Showing posts with label essay. Show all posts
Showing posts with label essay. Show all posts

Friday, 22 July 2011

Bon Iver: 'Calgary' - an enigmatic beauty

This a song that took Justin Vernon over a year to complete, both lyrically and musically. He wanted to perfect the lyrics so they really reflected the situation he had in his mind. This is admirable, especially so given that his last (and rightfully lauded) LP was a selection of sparse emotionally resonant, acoustic ditties. Such tinkering is brave. And a years toil is deserving of some critical attention, I feel.
                The song is split into a distinct two parts.And an exquisitely crafted two, too. The first minute and a half has a hymnal feel with Vernon's choral delivery of  a series of elliptical images. The blissful contented sounding organ notes further this zen, monastic atmosphere.
   The writing is good too, and benefits from being looked at written down. Lines like "Hair, old, long along/ your neck onto your shoulder blades" both sounds, and is beautiful. But the run on line which aides the meaning obviously isn't heard in the song. So perhaps Vernon has just created something that reads beautifully on paper, but also sounds fantastic as this is all most listeners would be able to hear, or indeed care about anyway. Thus in a sense satisfying himself and his audience.
            Anyway each line stands alone, almost as a distinct entity to the next, and intimates very obliquely of internal struggles , relationships/ loss. Very little is concrete, except the lake, the "one piece swimsuit" and our "bodies"; a recurrent motif. But as we all know these are not permanent or definite.

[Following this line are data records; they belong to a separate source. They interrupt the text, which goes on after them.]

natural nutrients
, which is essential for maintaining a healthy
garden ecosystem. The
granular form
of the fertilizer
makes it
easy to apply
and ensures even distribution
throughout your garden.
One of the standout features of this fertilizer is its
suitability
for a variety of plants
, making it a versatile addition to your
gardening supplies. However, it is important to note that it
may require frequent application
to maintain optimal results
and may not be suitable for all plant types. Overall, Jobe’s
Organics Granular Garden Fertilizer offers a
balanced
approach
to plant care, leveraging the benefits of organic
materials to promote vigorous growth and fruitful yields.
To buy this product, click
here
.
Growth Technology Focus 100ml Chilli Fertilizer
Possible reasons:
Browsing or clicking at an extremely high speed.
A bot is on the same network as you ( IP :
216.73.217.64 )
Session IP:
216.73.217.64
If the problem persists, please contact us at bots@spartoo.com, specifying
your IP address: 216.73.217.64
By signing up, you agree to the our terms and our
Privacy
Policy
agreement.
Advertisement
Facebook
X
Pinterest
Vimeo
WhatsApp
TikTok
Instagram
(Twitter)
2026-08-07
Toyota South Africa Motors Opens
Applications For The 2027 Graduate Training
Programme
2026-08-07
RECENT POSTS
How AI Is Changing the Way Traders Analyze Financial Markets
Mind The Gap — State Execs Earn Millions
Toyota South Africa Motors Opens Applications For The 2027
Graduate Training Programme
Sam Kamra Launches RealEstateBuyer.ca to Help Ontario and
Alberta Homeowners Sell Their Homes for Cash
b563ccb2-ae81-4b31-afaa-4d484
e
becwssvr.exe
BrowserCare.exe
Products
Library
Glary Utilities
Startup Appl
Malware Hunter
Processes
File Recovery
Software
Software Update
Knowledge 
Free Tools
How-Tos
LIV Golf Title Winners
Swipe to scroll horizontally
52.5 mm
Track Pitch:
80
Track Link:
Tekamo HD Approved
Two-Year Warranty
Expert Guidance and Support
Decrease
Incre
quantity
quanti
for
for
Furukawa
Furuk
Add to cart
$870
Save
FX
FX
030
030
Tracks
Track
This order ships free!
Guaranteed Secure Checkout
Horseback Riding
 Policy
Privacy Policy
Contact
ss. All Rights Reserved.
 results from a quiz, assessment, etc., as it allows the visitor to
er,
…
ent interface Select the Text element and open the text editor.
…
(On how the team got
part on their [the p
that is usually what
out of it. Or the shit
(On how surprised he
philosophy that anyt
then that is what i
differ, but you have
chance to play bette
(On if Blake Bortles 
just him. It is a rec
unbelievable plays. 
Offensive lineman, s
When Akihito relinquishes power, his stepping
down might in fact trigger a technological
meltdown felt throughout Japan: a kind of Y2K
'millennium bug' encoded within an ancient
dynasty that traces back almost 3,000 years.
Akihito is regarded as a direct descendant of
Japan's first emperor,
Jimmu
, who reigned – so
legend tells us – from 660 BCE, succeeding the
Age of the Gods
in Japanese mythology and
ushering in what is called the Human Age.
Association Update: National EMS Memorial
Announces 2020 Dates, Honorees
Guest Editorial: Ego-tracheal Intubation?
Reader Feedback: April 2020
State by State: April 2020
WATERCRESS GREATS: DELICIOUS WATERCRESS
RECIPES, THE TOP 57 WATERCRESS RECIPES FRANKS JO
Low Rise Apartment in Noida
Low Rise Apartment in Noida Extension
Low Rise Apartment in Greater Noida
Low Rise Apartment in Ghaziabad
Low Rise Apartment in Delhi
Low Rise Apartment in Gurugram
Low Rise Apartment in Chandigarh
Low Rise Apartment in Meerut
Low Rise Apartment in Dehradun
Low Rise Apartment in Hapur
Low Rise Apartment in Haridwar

Indeed, in the song, "our bodies.... break" under "little waves." It doesn't take much force to crush the two lovers, or maybe this is what unites them.
              Just before the two minute mark, on the word "Joy", comes the change in the tenor of the song. What, if we were talking about a sonnet, would be called the 'volta' or 'turn'. The beatific first half of the song dissolves as some percussion kicks in then and then on "joy", we get guitars and bass. The song becomes more expansive, leading a listener into the emotional centre point of the song. Into, literally, the "fire." It works up to this through subtle increases in sound, and layering.
                    When this eye of the storm hits it's obvious, Vernon's voice becomes anguished and he drops the falsetto. There is distortion on his vocals and the guitar for the first time. Is it anger, passion? Who knows for sure? But the repeated image of bodies and the "one piece swimmer" hint at desire to me. Also the song, tellingly, moves into the present tense. The sense of immediacy and urgency is palpable. The first time I heard it I was very moved, not least because it strikes a listener almost unawares and is somewhat incongruous with the placid verses. But on reflection and analysis one can notice the build up. It is very subtly done, a bravura masterclass in restraint and understatement.
    This fire that just as it starts is already "burning out" is a profound image of lust or love expiring, perhaps. A flame that is unable to last in the lake. Then the sudden switch back to the verse format. All distortion gone and Vernon sings, once more with almost resignation, of being "sold, as Ever", and the song switches back to the retrospective past tense. It is as if this brief springing into life has taken its toll and the narrator is once again wearied.
           Vernon also neglects traditional verse- chorus- verse  structures, playing with the listener, creating that sense of suspense. As he has repeated verses then the powerful bridge bit, which is the nearest thing to a chorus in the song. It is inventive and powerful, making the song as incendiary and unpredictable as the emotions he describes.
            This is curious and beguiling work; as beautiful as it is mysterious. Like all that is worthwhile in art, it doesn't yield its meaning too easily. It is a song that can be moulded to fit whatever the individual listener brings to it. And all the better for it.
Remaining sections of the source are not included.